Indicação de deputada envolvida no ‘mensalão do DEM’ a fórum internacional foi vetada pela Câmara, mas ela viajou mesmo assim

Eduardo Bresciani, do Estadão.com.br

18 de maio de 2011 | 21h38

BRASÍLIA - Investigada no Conselho de Ética e Decoro Parlamentar da Câmara dos Deputados, Jaqueline Roriz (PMN-DF) foi indicada pela Comissão de Relações Exteriores para representar a Casa em um fórum internacional da Organização das Nações Unidas (ONU) em Nova Iorque (EUA). A indicação não foi aceita pela Presidência da Casa, mas a deputada viajou mesmo assim.

 

Em ofício, presidente da Comissão de Relações Exteriores indica Jaqueline para viagem

 

Jaqueline Roriz responde a processo no Conselho devido ao vídeo de 2006 no qual aparecer recebendo um pacote de dinheiro do delator do "mensalão do DEM", Durval Barbosa.

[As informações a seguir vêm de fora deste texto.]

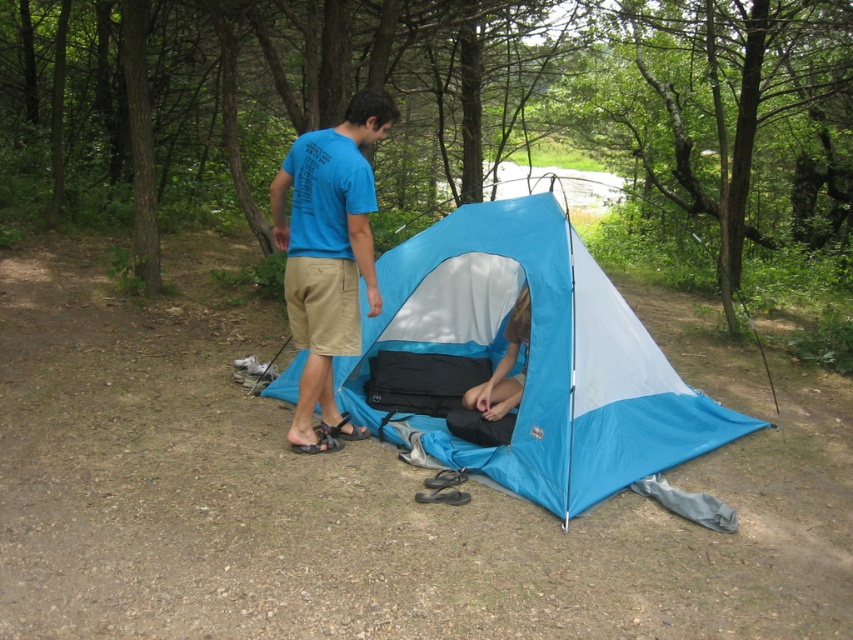 Question: Is blue cotton t-shirt at center bigger than blue fabric tent at center?

Choices:
 (A) no
 (B) yes

Answer: (B)

Question: Is blue tarpaulin tent at center bigger than blue cotton t-shirt at center?

Choices:
 (A) no
 (B) yes

Answer: (B)

Question: Is blue tarpaulin tent at center below blue fabric tent at center?

Choices:
 (A) yes
 (B) no

Answer: (B)

Question: Which point appears farthest from the camera in this image?

Choices:
 (A) (347, 246)
 (B) (693, 426)
 (C) (506, 376)

Answer: (C)

Question: Which object appears closest to the camera in this image?

Choices:
 (A) blue tarpaulin tent at center
 (B) blue cotton t-shirt at center

Answer: (A)

Question: Considering the real-world distances, which object is closest to the blue fabric tent at center?

Choices:
 (A) blue tarpaulin tent at center
 (B) blue cotton t-shirt at center

Answer: (A) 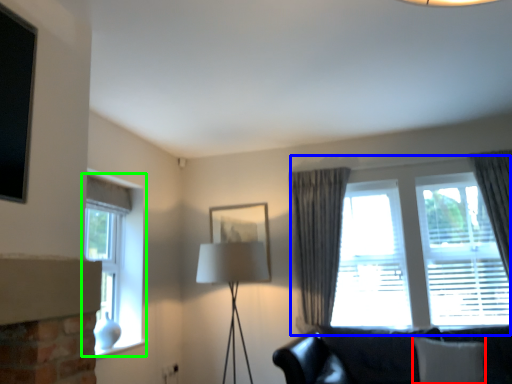 Question: Estimate the real-world distances between objects in this image. Which object is closer to pillow (highlighted by a red box), window (highlighted by a blue box) or window (highlighted by a green box)?

Choices:
 (A) window
 (B) window

Answer: (A) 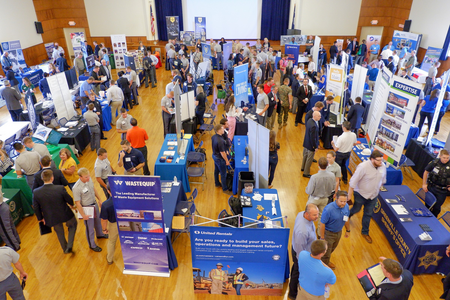 Where is `green table cloth`? Image resolution: width=450 pixels, height=300 pixels. green table cloth is located at coordinates (22, 184). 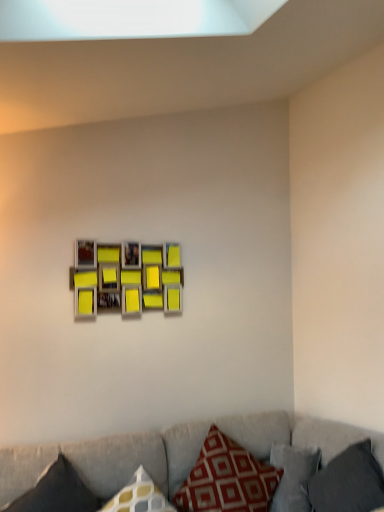 Question: Can you confirm if matte yellow picture frame at center is smaller than red printed cushion at lower center, placed as the second pillow when sorted from right to left?

Choices:
 (A) no
 (B) yes

Answer: (B)

Question: Is matte yellow picture frame at center outside of red printed cushion at lower center, placed as the second pillow when sorted from right to left?

Choices:
 (A) no
 (B) yes

Answer: (B)

Question: Is matte yellow picture frame at center positioned before red printed cushion at lower center, the 2th pillow from the left?

Choices:
 (A) yes
 (B) no

Answer: (B)

Question: Can you confirm if matte yellow picture frame at center is positioned to the right of red printed cushion at lower center, placed as the second pillow when sorted from right to left?

Choices:
 (A) yes
 (B) no

Answer: (B)

Question: From a real-world perspective, is matte yellow picture frame at center positioned over red printed cushion at lower center, placed as the second pillow when sorted from right to left, based on gravity?

Choices:
 (A) no
 (B) yes

Answer: (B)

Question: Can you confirm if matte yellow picture frame at center is wider than red printed cushion at lower center, placed as the second pillow when sorted from right to left?

Choices:
 (A) yes
 (B) no

Answer: (B)

Question: From a real-world perspective, is dark gray fabric pillow at lower right, the 1th pillow in the right-to-left sequence, under matte yellow picture frame at center?

Choices:
 (A) yes
 (B) no

Answer: (A)

Question: Is dark gray fabric pillow at lower right, the 1th pillow in the right-to-left sequence, to the right of matte yellow picture frame at center from the viewer's perspective?

Choices:
 (A) no
 (B) yes

Answer: (B)

Question: Does dark gray fabric pillow at lower right, arranged as the third pillow when viewed from the left, turn towards matte yellow picture frame at center?

Choices:
 (A) no
 (B) yes

Answer: (A)

Question: Is dark gray fabric pillow at lower right, arranged as the third pillow when viewed from the left, positioned beyond the bounds of matte yellow picture frame at center?

Choices:
 (A) yes
 (B) no

Answer: (A)

Question: Does dark gray fabric pillow at lower right, the 1th pillow in the right-to-left sequence, have a lesser height compared to matte yellow picture frame at center?

Choices:
 (A) no
 (B) yes

Answer: (B)

Question: From the image's perspective, would you say dark gray fabric pillow at lower right, arranged as the third pillow when viewed from the left, is positioned over matte yellow picture frame at center?

Choices:
 (A) no
 (B) yes

Answer: (A)

Question: From a real-world perspective, does matte yellow picture frame at center stand above textured gray couch at lower center?

Choices:
 (A) yes
 (B) no

Answer: (A) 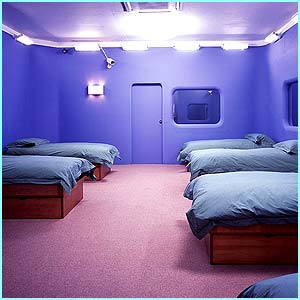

Para salvar o mandato, a deputada argumenta que o fato é anterior a sua posse. Ela já admitiu, porém, que o dinheiro foi usado para caixa 2 de campanha eleitoral.

 

A viagem acontece na semana em que o Conselho de Ética desejava tomar seu depoimento sobre as denúncias. A parlamentar, porém, já tinha avisado que não compareceria ao colegiado e daria explicações somente por escrito.

 

Relator do processo contra Jaqueline, o deputado Carlos Sampaio (PSDB-SP) critica a atitude da colega. "Uma deputada representada no Conselho de Ética pela prática de fato tido como indecoroso não pode pedir licença para representar a Câmara", disse.

 

A polêmica indicação foi pedida pela deputada ao presidente da Comissão, Carlos Alberto Leréia (PSDB-GO). Ele concordou e, no dia 4 de maio, assinou ofício para que Jaqueline e Dalva Figueiredo (PT-AP) representassem a Câmara no Fórum Permanente para Comunidades Indígenas no âmbito do Conselho Econômico e Social da ONU.

 

O requerimento previa uma viagem de 16 a 27 de maio. Dalva pediu que a Câmara pagasse suas despesas, enquanto Jaqueline queria apenas o status de viajar em "missão oficial" e o consequente abono de suas faltas.

 

Leréia está na Coreia do Sul em missão oficial e não foi localizado para comentar o caso.

 

O ofício da Comissão de Relações Exteriores chegou à Presidência da Câmara no dia 5 de maio. O presidente da Casa, Marco Maia (PT-RS), viajou na quinta-feira passada sem analisar o de Jaqueline.

 

A questão chegou na sexta-feira passada, 13, às mãos da presidente interina, Rose de Freitas (PMDB-ES). Ela se recusou a dar a autorização e a decisão foi comunicada informalmente ao gabinete de Jaqueline. Conforme praxe da Casa, pedidos de viagens não são indeferidos formalmente. Quando não se concorda com uma viagem, simplesmente não se concede o deferimento.

 

O gabinete de Jaqueline pediu que a decisão fosse reconsiderada, mas Rose de Freitas manteve sua posição. A assessoria de Jaqueline afirma que o contato informal foi feito apenas na noite do dia 13, quando a deputada já estava para embarcar.

 

Ela seguiu viagem mesmo sem ter a condição de representante oficial da Câmara. Sua assessoria afirma que ela está participando do evento como observadora e que ainda aguarda uma resposta formal da Casa.